Mexico City, Mexico – The waiter brings a tall, salt-rimmed glass filled with two fingers of fresh-squeezed lime juice. He cracks open an icy Corona and moves to pour - but wait – will this michelada even be Mexican anymore?
Corona belongs to Grupo Modelo, whose pending sale to Belgium-based Anheuser-Busch InBev will leave Mexico’s two major beer makers in foreign hands. While the deal hasn’t prompted the nationalistic outcry that it might have in the past, one corner of the market sees opportunity: the growing craft beer industry.
Mexico’s beer culture is primed for a shift in tastes, said Jaime Andreu Galvan, commercial director of Cerveceria Primus, one of Mexico’s up-and-coming microbreweries. "The only beer makers backed by Mexican capital will be artisan. That matters to the Mexican consumer."
Until recently, Mexican beer drinkers haven’t had many options.

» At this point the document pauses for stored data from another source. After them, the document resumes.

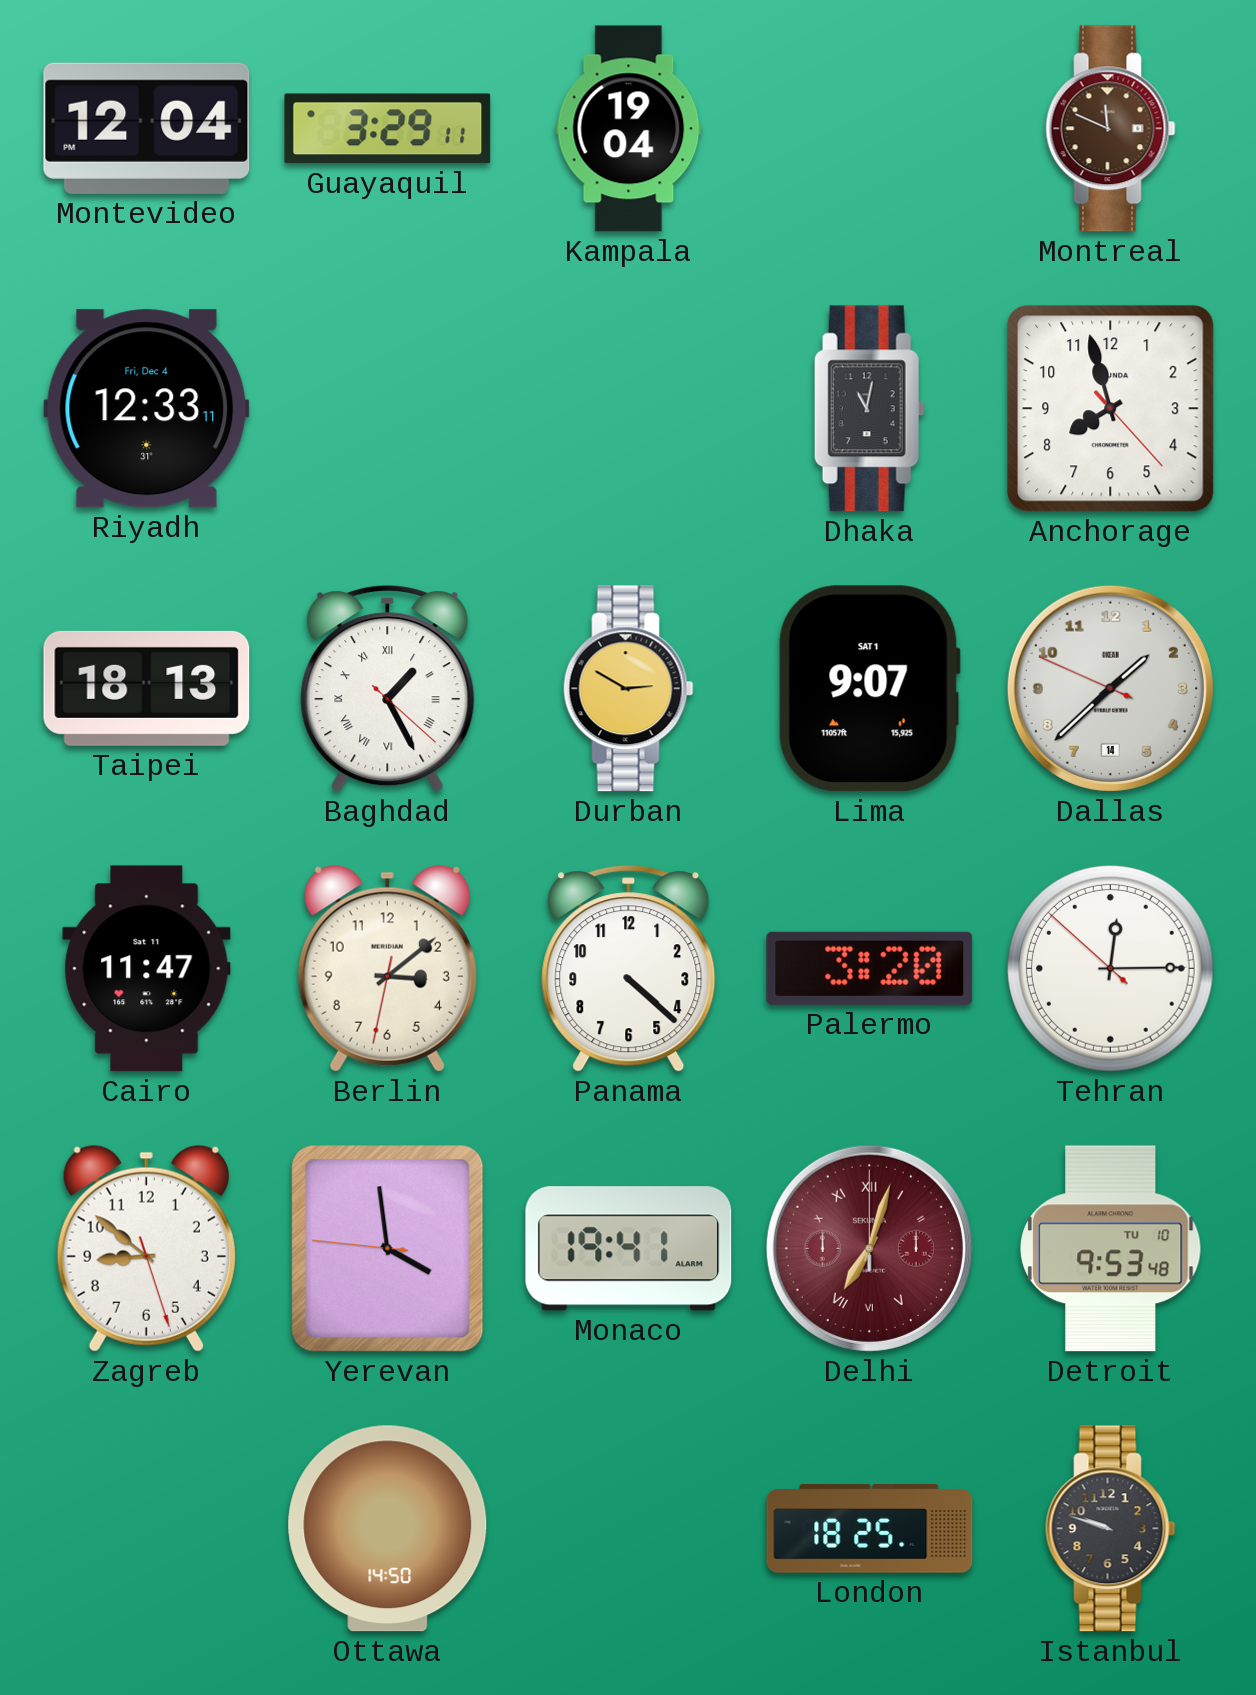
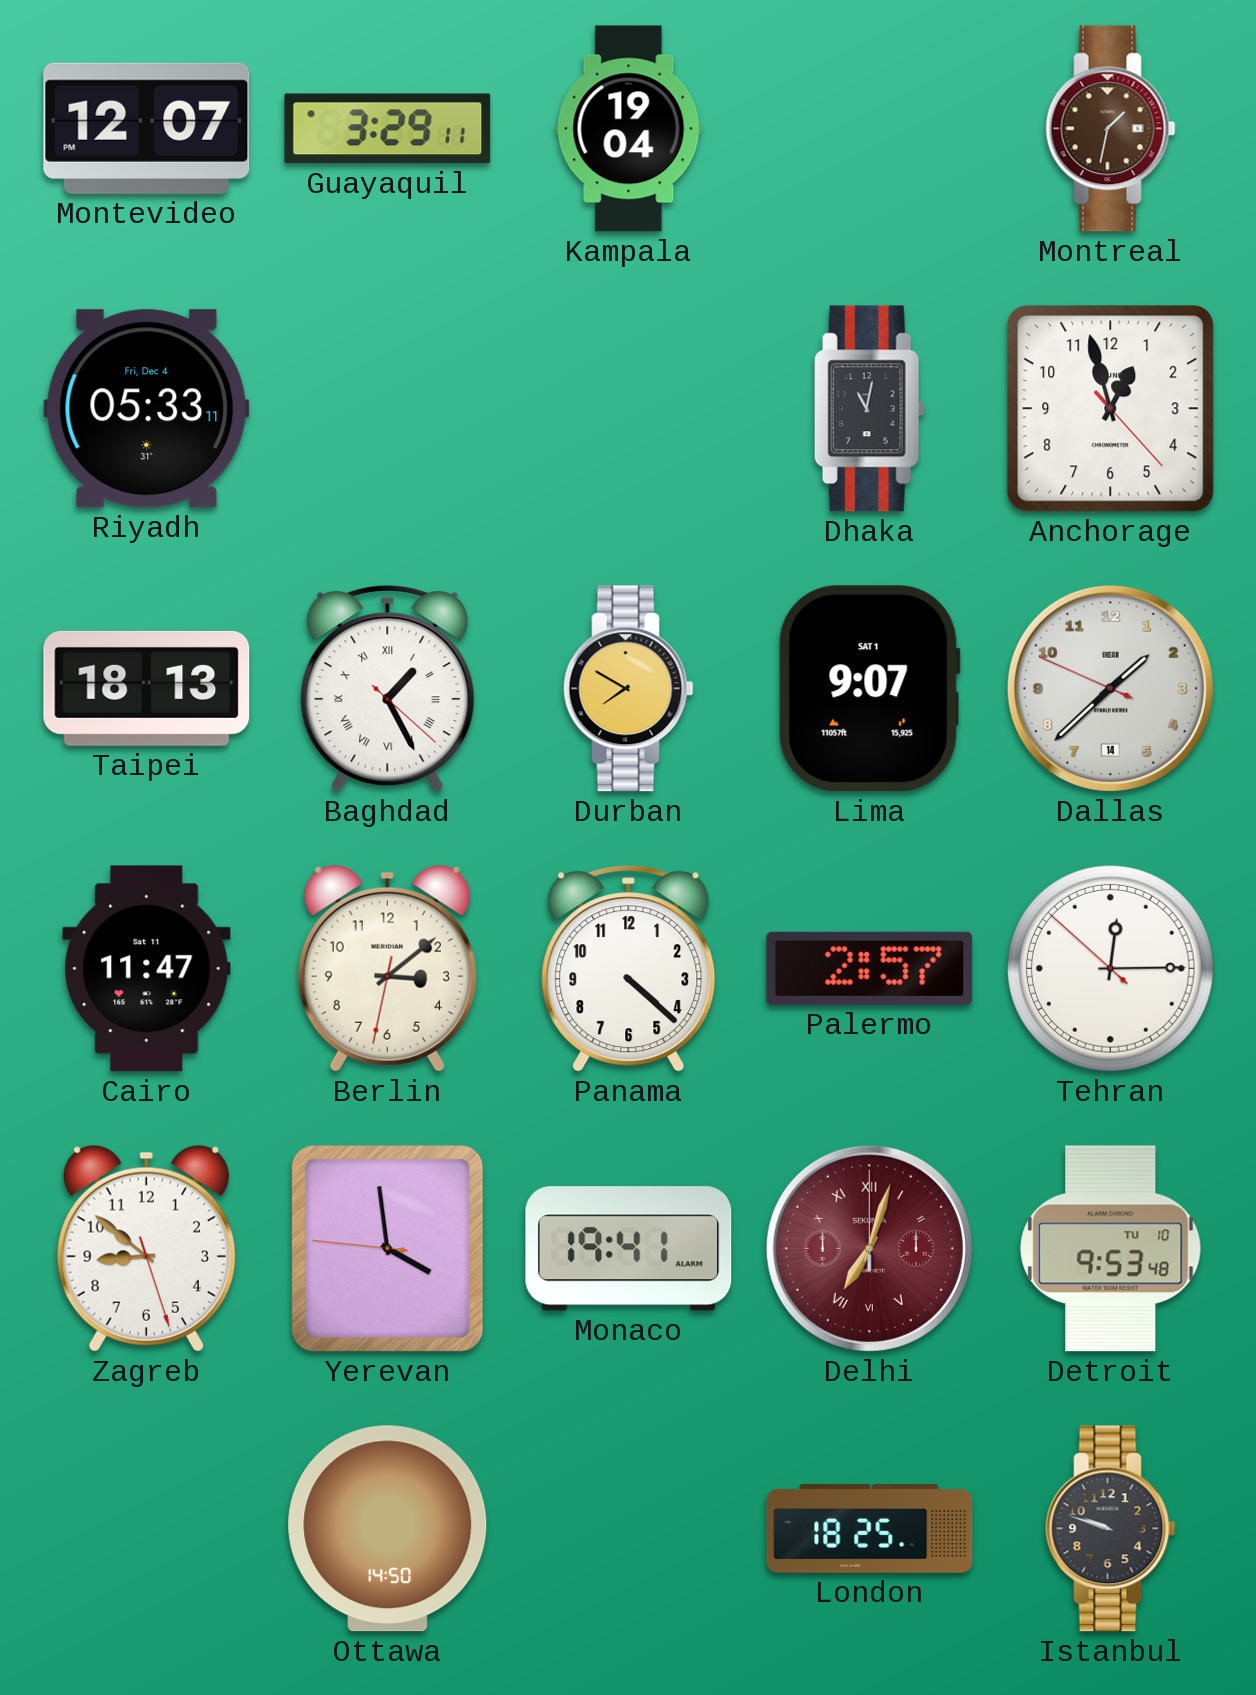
Montevideo: 12:04 -> 12:07
Montreal: 11:49 -> 1:32
Riyadh: 12:33 -> 05:33
Anchorage: 7:57 -> 12:57
Durban: 2:50 -> 7:50
Palermo: 3:20 -> 2:57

Restaurants in Mexico typically sell one of the two dominant lines of beers - never both. Either Grupo Modelo’s brands are on the menu - Corona, Modelo Especial, Negra Modelo, and Victoria - or those belonging to Heineken-owned Cuauhtemoc-Moctezuma - Tecate, Indio, Bohemia, and Dos Equis. At most cantinas, it’s rare to find any of the brews made by Mexico’s 40 craft beer makers.
Yet consumption is growing as offerings expand and an increasing number of bars in urban areas promote variety.
Mexico City-based Cerveceria Primus makes Tempus. Guadalajara’s Grupo Minerva makes imperial stouts and pale ales of the same name. Together, the two operate a small chain of bars called El Deposito, which offers dozens of craft beers as well as popular imports.
Mexican microbreweries believe they may gain an edge when they alone can claim to be Mexican-owned and operated.
Mexico’s craft beer market represented a miniscule 0.3 percent of the total in 2011, according to the Mexican Beer Association. Yet that was double the prior year.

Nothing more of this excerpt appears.